A pioneer description published >25 years ago on three children with generalized SE successfully treated with TH (30–31°C) and thiopental (Orlowski et al., 1984) was followed by only a handful reported cases. Four adult patients with SE due to limbic encephalitis (two patients), hepatic encephalopathy (one patient), and of unknown origin (one patient) were treated with TH (31–35°C) together with midazolam; SE was controlled in all, but two subjects died subsequently (Corry et al., 2008). Shivering had to be controlled with neuromuscular blockade; other side effects included venous thrombosis and pulmonary embolism. One additional adult patient with cryptogenic SE was treated with TH (34°C) and thiopental, developing paralytic ileus that required emergency intestinal resection; she survived (Cereda et al., 2009).
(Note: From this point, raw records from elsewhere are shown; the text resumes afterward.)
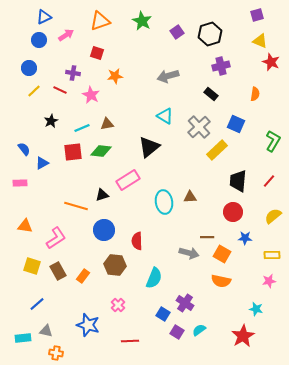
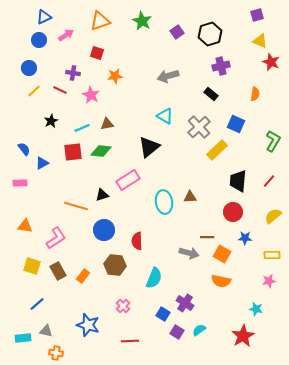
pink cross at (118, 305): moved 5 px right, 1 px down
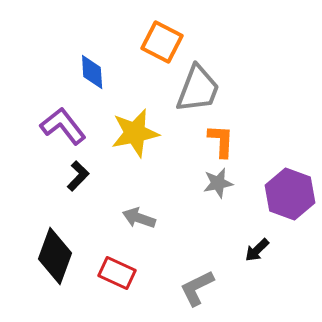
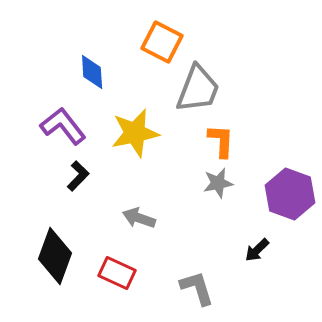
gray L-shape: rotated 99 degrees clockwise
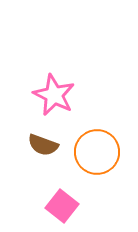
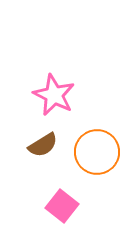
brown semicircle: rotated 52 degrees counterclockwise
Finally, an infant with SE due to hemimegalencephaly had his ongoing seizures controlled by hypothermia at 35–36°C, together with ketamine; later, hemispherectomy was performed (Elting et al., 2010). Reported TH durations are markedly variable, ranging between 20 h and several days; clinical data are summarized in Table 1. Taking these reports into account, it seems that TH may help controlling ongoing seizures, but that its efficacy seems mostly to be only transient, that is, seizures tend to recur as soon as TH is reversed. TH represents thus a therapeutic option in severely refractory SE that may mostly help to bridge the time awaiting for the underlying etiology to be controlled, in line with several other anecdotic alternatives, such as volatile anesthetics, ketamine, lidocaine, verapamil, magnesium, paraldehyde, etomidate, ketogenic diet, immunomodulatory therapies, electroconvulsive treatment, vagus nerve stimulation, repetitive transcranial magnetic stimulation, or cerebrospinal fluid–air exchange (reviewed in Rossetti, 2009a). To achieve this goal, these options may be used in succession, alternating with common anesthetics (midazolam, propofol, barbiturates).
It has been increasingly recognized that postanoxic SE does not necessarily imply a poor outcome. In this setting, recent observations suggest that SE occurring during TH, mostly as a “seizure suppression” EEG pattern, represents a situation of extreme brain damage, and patients are extremely unlikely to survive (Rossetti et al., 2010b; Thenayan et al., 2010); conversely, SE arising after rewarming may be treated with antiepileptic drugs (AEDs) if the electroencephalography (EEG) background is reactive, and somatosensory evoked potentials and brainstem reflexes are preserved (Rossetti et al., 2009b). In those cases (representing about 10% of patients with postanoxic SE) survival with reasonable functional outcome may be obtained (Rossetti et al., 2010a). This suggests that TH (together with moderate midazolam or propofol doses) is sufficient to transitorily control “benign” postanoxic SE forms (illustrating its antiepileptic properties), whereas it does not prevent a dismal outcome in more severe forms.